# Brief
Through the line with "Электросамокаты" and starting from the first line, return the records below word for word, with pictures left out.

# Dataset
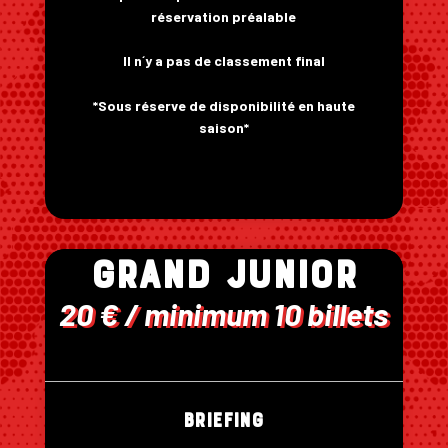
réservation préalable
Il n´y a pas de classement final
*Sous réserve de disponibilité en haute
saison*
GRAND JUNIOR
20 € / minimum 10 billets
Briefing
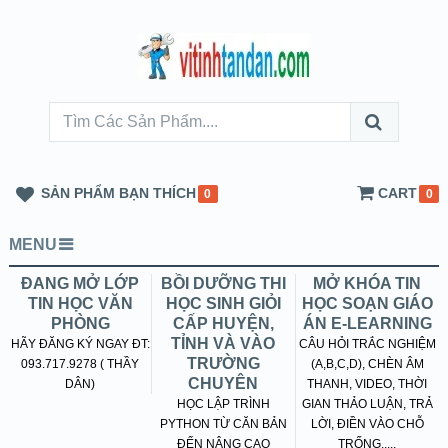
SẢN PHẨM BẠN THÍCH
CART
0
0
MENU
ĐANG MỞ LỚP
BỒI DƯỠNG THI
MỞ KHÓA TIN
TIN HỌC VĂN
HỌC SINH GIỎI
HỌC SOẠN GIÁO
PHÒNG
CẤP HUYỆN,
ÁN E-LEARNING
TỈNH VÀ VÀO
HÃY ĐĂNG KÝ NGAY ĐT:
CÂU HỎI TRẮC NGHIỆM
TRƯỜNG
093.717.9278 ( THẦY
(A,B,C,D), CHÈN ÂM
CHUYÊN
DÂN)
THANH, VIDEO, THỜI
HỌC LẬP TRÌNH
GIAN THẢO LUẬN, TRẢ
PYTHON TỪ CĂN BẢN
LỜI, ĐIỀN VÀO CHỖ
ĐẾN NÂNG CAO
TRỐNG.....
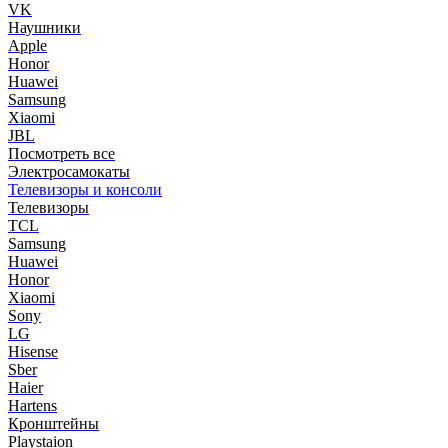
VK
Наушники
Apple
Honor
Huawei
Samsung
Xiaomi
JBL
Посмотреть все
Электросамокаты
Телевизоры и консоли
Телевизоры
TCL
Samsung
Huawei
Honor
Xiaomi
Sony
LG
Hisense
Sber
Haier
Hartens
Кронштейны
Playstaion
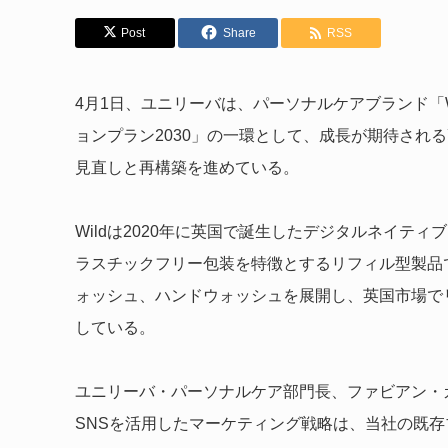
Post
Share
RSS
4月1日、ユニリーバは、パーソナルケアブランド「
ョンプラン2030」の一環として、成長が期待され
見直しと再構築を進めている。
Wildは2020年に英国で誕生したデジタルネイテ
ラスチックフリー包装を特徴とするリフィル型製品
ォッシュ、ハンドウォッシュを展開し、英国市場で
している。
ユニリーバ・パーソナルケア部門長、ファビアン・ガ
SNSを活用したマーケティング戦略は、当社の既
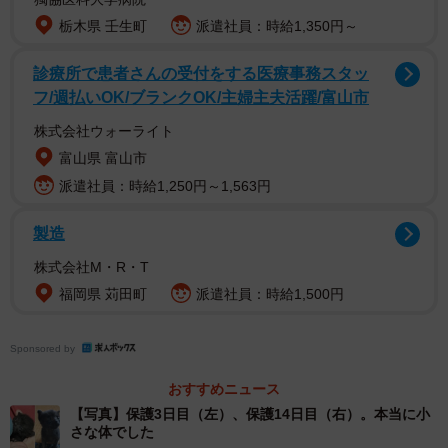
猫2匹だったんです。
栃木県 壬生町
派遣社員：時給1,350円～
なぜそこに赤ちゃん猫がいたのかわかりません。幸いけが
診療所で患者さんの受付をする医療事務スタッ
はしていませんでしたが、もし私が通るのがもう少し遅か
フ/週払いOK/ブランクOK/主婦主夫活躍/富山市
ったらカラスの餌食になってしまっていたところでした。
株式会社ウォーライト
すぐに助けて家に連れて帰ったものの、どうしたらいいの
富山県 富山市
かわからず、幸い猫のペットシッターさんの知人がいたの
派遣社員：時給1,250円～1,563円
で電話し、赤ちゃん猫の世話の仕方などを教えてもらいま
した。
製造
株式会社M・R・T
福岡県 苅田町
派遣社員：時給1,500円
Sponsored by
おすすめニュース
【写真】保護3日目（左）、保護14日目（右）。本当に小
さな体でした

# Finished exercise
réservation préalable
Il n´y a pas de classement final
*Sous réserve de disponibilité en haute
saison*
GRAND JUNIOR
20 € / minimum 10 billets
Briefing
SẢN PHẨM BẠN THÍCH
CART
0
0
MENU
ĐANG MỞ LỚP
BỒI DƯỠNG THI
MỞ KHÓA TIN
TIN HỌC VĂN
HỌC SINH GIỎI
HỌC SOẠN GIÁO
PHÒNG
CẤP HUYỆN,
ÁN E-LEARNING
TỈNH VÀ VÀO
HÃY ĐĂNG KÝ NGAY ĐT:
CÂU HỎI TRẮC NGHIỆM
TRƯỜNG
093.717.9278 ( THẦY
(A,B,C,D), CHÈN ÂM
CHUYÊN
DÂN)
THANH, VIDEO, THỜI
HỌC LẬP TRÌNH
GIAN THẢO LUẬN, TRẢ
PYTHON TỪ CĂN BẢN
LỜI, ĐIỀN VÀO CHỖ
ĐẾN NÂNG CAO
TRỐNG.....
VK
Наушники
Apple
Honor
Huawei
Samsung
Xiaomi
JBL
Посмотреть все
Электросамокаты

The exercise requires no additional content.